1. **Standard Adam Updates**: Maintains moving averages of gradients and squared gradients
2. **Relativistic Scaling**: Applies physics-inspired scaling to prevent explosion
3. **Adaptive Mechanisms**: Optional warmup and adaptive speed limits

### The Core Algorithm

```python
# Standard Adam momentum
m_t = β₁ * m_{t-1} + (1 - β₁) * g_t
v_t = β₂ * v_{t-1} + (1 - β₂) * g_t²

# Compute update
update = lr * m_t / (√v_t + ε)

# Apply relativistic scaling
if ||update|| < speed_limit:
    scaled_update = update / √(1 - (||update||/c)²)
else:
    scaled_update = speed_limit * tanh(||update||/speed_limit)

# Update parameters
θ_t = θ_{t-1} - scaled_update
```

## 📊 Performance

![Gradient Explosion Comparison](high_lr_explosion_comparison.png)

The above figure shows how RelativisticAdam prevents gradient explosion with a high learning rate (LR=1.0) while standard Adam explodes immediately.


## 📝 Citation

If you use RelativisticAdam in your research, please cite:

```bibtex
@software{relativistic_adam,
  title = {RelativisticAdam: A Physics-Inspired Optimizer for Gradient Explosion Prevention},
  author = {Souradeep Nanda},
  year = {2025},
  url = {https://github.com/Ghost---Shadow/relativistic-adam}
}
```

## 🤝 Contributing

Contributions are welcome! Please feel free to submit a Pull Request. For major changes, please open an issue first to discuss what you would like to change.

## 📄 License

This project is licensed under the MIT License - see the [LICENSE](LICENSE) file for details.

## 🙏 Acknowledgments

- Inspired by the elegant principles of special relativity
- Built on top of PyTorch's optimization framework
- Thanks to the open-source community for feedback and contributions

## 🐛 Troubleshooting

### Common Issues

1. **Still experiencing gradient explosion**: Try reducing the `speed_limit` parameter
2. **Training too slow**: Increase `speed_limit` or use `adaptive_speed=True`
3. **Validation loss not decreasing**: The speed limit might be too restrictive

### FAQ

**Q: How is this different from gradient clipping?**  
A: RelativisticAdam provides smooth, differentiable scaling rather than hard cutoffs, and the scaling is inspired by relativistic physics.

**Q: Can I use this with other optimizers?**  
A: The relativistic scaling mechanism could be adapted to other optimizers. PRs welcome!

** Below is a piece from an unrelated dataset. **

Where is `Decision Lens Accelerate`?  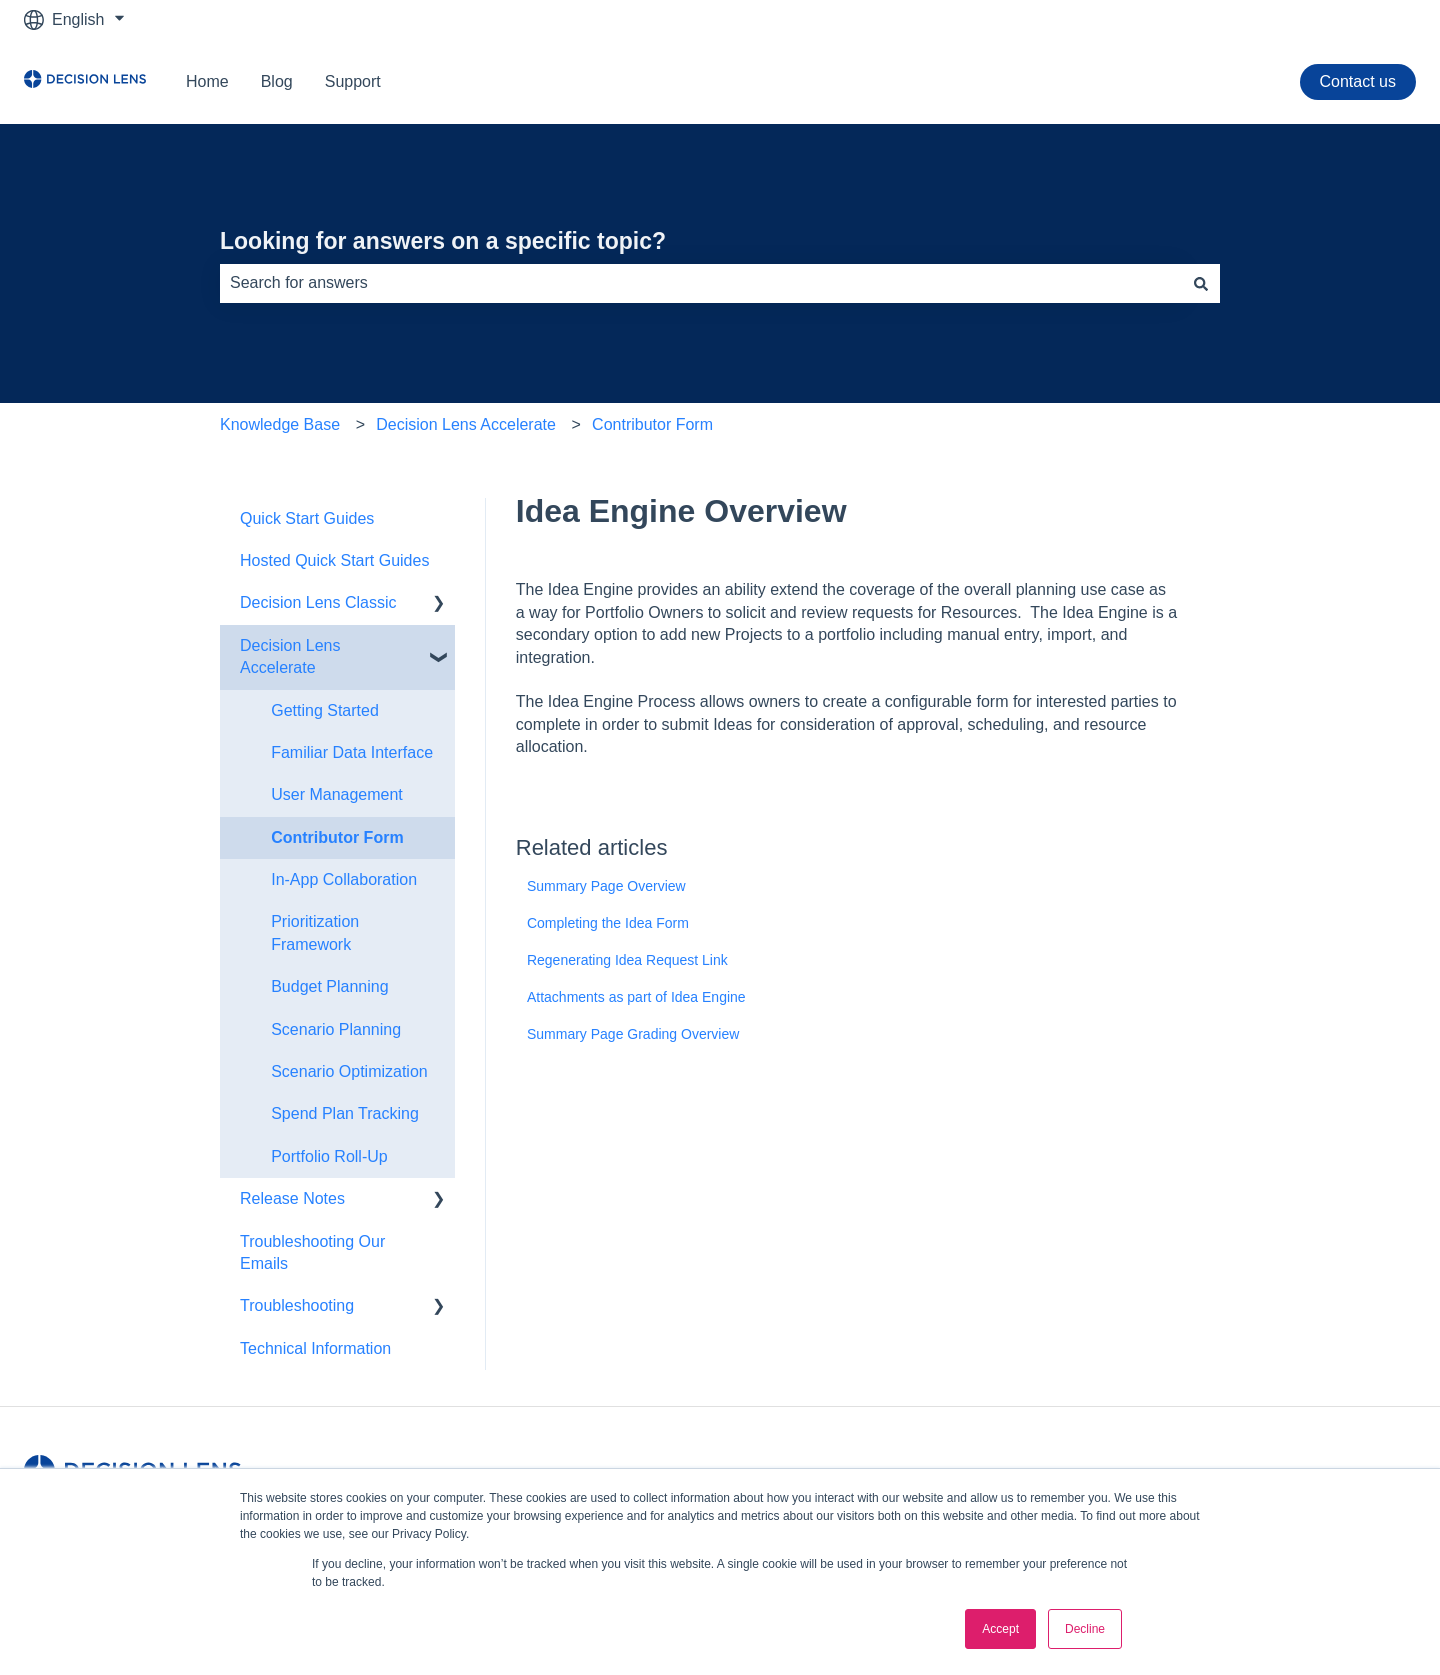 Decision Lens Accelerate is located at coordinates (466, 424).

**Q: What's the computational overhead?**  
A: Minimal - just computing norms and applying scaling, similar to gradient clipping.

## 📮 Contact

For questions and feedback:
- Open an issue on [GitHub](https://github.com/Ghost---Shadow/relativistic-adam)

---

**Note**: This is an experimental optimizer. While it shows promising results in preventing gradient explosion, it should be thoroughly tested in your specific use case before production deployment.